The unemployment rate in the UK has risen to its highest level in almost five years, with young workers in the country bearing the brunt of the job losses, official figures are showing
The unemployment rate in the UK rose to 5.1% in the three months leading up to December of 2020, with the number of people listed on company payrolls down 726,000 when compared to the pre-pandemic rate.
Almost three-fifths of those who were jobless during this time were younger than 25 years old. There were, however, some early signs of renewed stabilisation within the jobs market.
The Office for National Statistics (ONS) has said that there was a small increase in the numbers of UK employees being paid through payroll over the past couple of months, with 83,000 more people listed on the books in January compared to the previous month.
Average UK pay rose, too, by 4.7% including bonuses, although this was said to reportedly be a statistical quirk rather than a sign of any lasting wage growth in the country.
Statisticians said this was in part due the disproportionate fall in the number of young, typically lower-paid workers. Adjusting for this, the ONS has said that underlying wage growth was “likely to be under 3%”
This come after airlines have said that they have already seen a surge in holiday bookings following the PM’s announcement of the road map out of the nationwide lockdown. On Holiday bookings, the Prime Minister has said that a global travel taskforce would put forward a report on how to return to international travel on the 12th of April.
The ONS has said that 1.74 million people were unemployed in the time period between October to December, up 454,000 from the same period in 2019.
“Our survey shows that the unemployment rate has had the biggest annual rise since the financial crisis,” said Jonathan Athow, an ONS deputy national statistician for economic statistics.
“However, the proportion of people who are neither working nor looking for work has stabilised after rising sharply at the start of the pandemic, with many people who lost their jobs early on having now started looking for work.”
Today’s labour market figures show that pay was up by an average of nearly 5% compared with a year ago – a much bigger pay rise than has been typical for most of the past decade.
If you’re an employee you may not recognise that figure as anywhere near your own pay rise; a big part of it is because it is an average figure.

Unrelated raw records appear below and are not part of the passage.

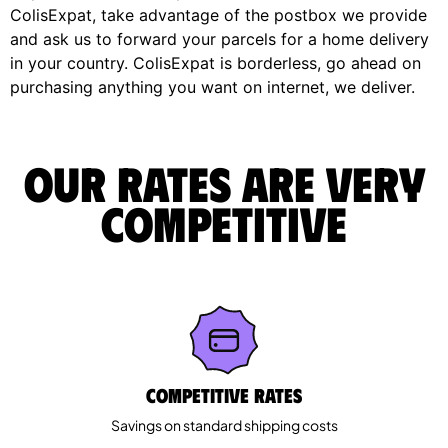
ColisExpat, take advantage of the postbox we provide
and ask us to forward your parcels for a home delivery
in your country. ColisExpat is borderless, go ahead on
purchasing anything you want on internet, we deliver.
Our rates are very
competitive
Competitive rates
Savings on standard shipping costs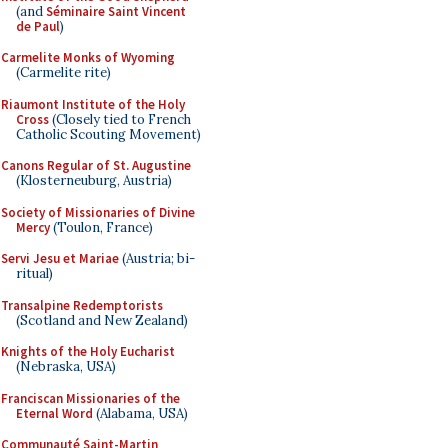
(and
Séminaire Saint Vincent
de Paul
)
Carmelite Monks of Wyoming
(Carmelite rite)
Riaumont Institute of the Holy
Cross
(Closely tied to French
Catholic Scouting Movement)
Canons Regular of St. Augustine
(Klosterneuburg, Austria)
Society of Missionaries of Divine
Mercy
(Toulon, France)
Servi Jesu et Mariae
(Austria; bi-
ritual)
Transalpine Redemptorists
(Scotland and New Zealand)
Knights of the Holy Eucharist
(Nebraska, USA)
Franciscan Missionaries of the
Eternal Word
(Alabama, USA)
Communauté Saint-Martin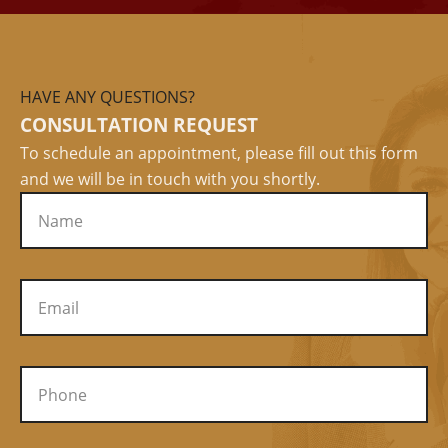
HAVE ANY QUESTIONS?
CONSULTATION REQUEST
To schedule an appointment, please fill out this form
and we will be in touch with you shortly.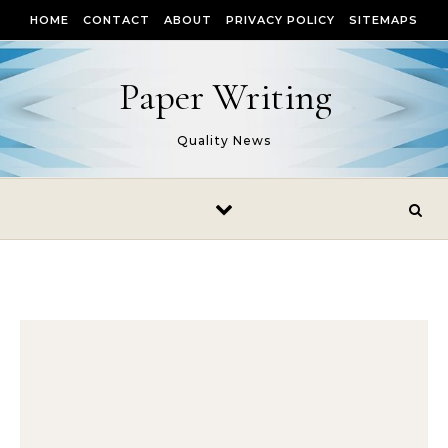
Skip to content
HOME
CONTACT
ABOUT
PRIVACY POLICY
SITEMAPS
Paper Writing
Quality News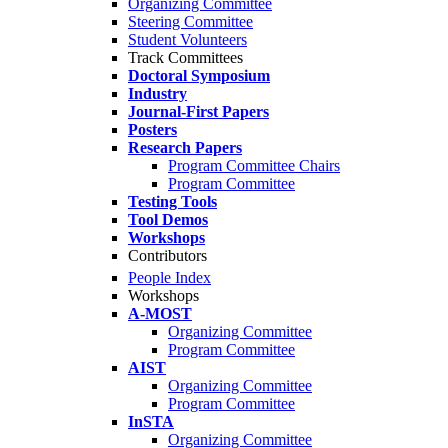
Organizing Committee
Steering Committee
Student Volunteers
Track Committees
Doctoral Symposium
Industry
Journal-First Papers
Posters
Research Papers
Program Committee Chairs
Program Committee
Testing Tools
Tool Demos
Workshops
Contributors
People Index
Workshops
A-MOST
Organizing Committee
Program Committee
AIST
Organizing Committee
Program Committee
InSTA
Organizing Committee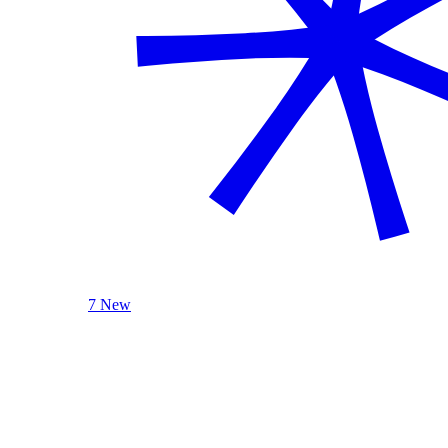
7 New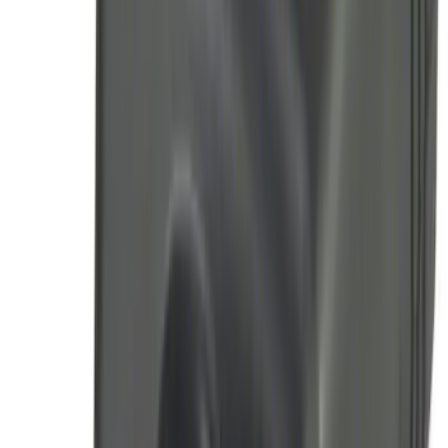
Remote Start System 1-Button Fob (2-
Pack)
SKU
:
JS7Z15K601C
LED Anti-Theft Flasher Vehicle Security
System
SKU
:
DM5Z19D596A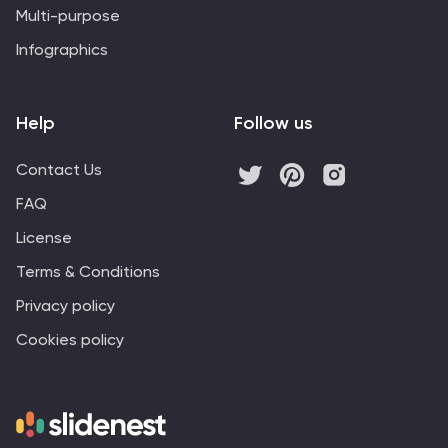
Multi-purpose
Infographics
Help
Follow us
Contact Us
FAQ
License
Terms & Conditions
Privacy policy
Cookies policy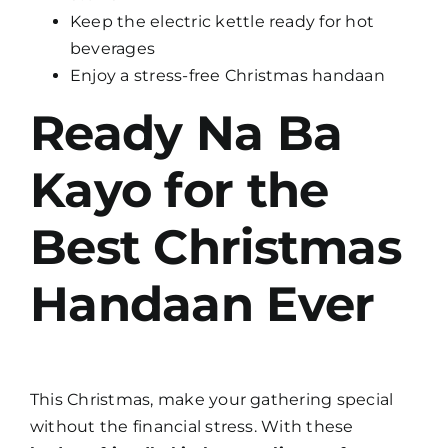
Keep the electric kettle ready for hot
beverages
Enjoy a stress-free Christmas handaan
Ready Na Ba
Kayo for the
Best Christmas
Handaan Ever
This Christmas, make your gathering special
without the financial stress. With these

If you remove nearly 730,000 workers from employers’ payrolls, many of whom have been in low-paid occupations such as accommodation and food services – where pay rises have been modest or non-existent – then it flatters the average.
However, even allowing for those “compositional” effects, the Office for National Statistics estimates that there was still pay growth of 3% overall – far more than inflation at 0.7%.
And in some sectors it was better than that: according to the ONS, pay in health and social work rose by an average of 6.2% – some modest compensation, perhaps, for the risks those workers have been taking.
This comes after businesses have welcomed news that the non-essential retail sector could reopen as soon as the 12th of April. The announcement was made by Prime Minister Boris Johnson in the House of Commons, as he outlined his roadmap for England’s way out of lockdown.
The Chancellor of the Exchequer, Rishi Sunak, is preparing for next week’s Budget, which is expected to set out the governent’s further plans to help the UK’s labour market.
“I know how incredibly tough the past year has been for everyone, and every job lost is a personal tragedy,” Mr Sunak said.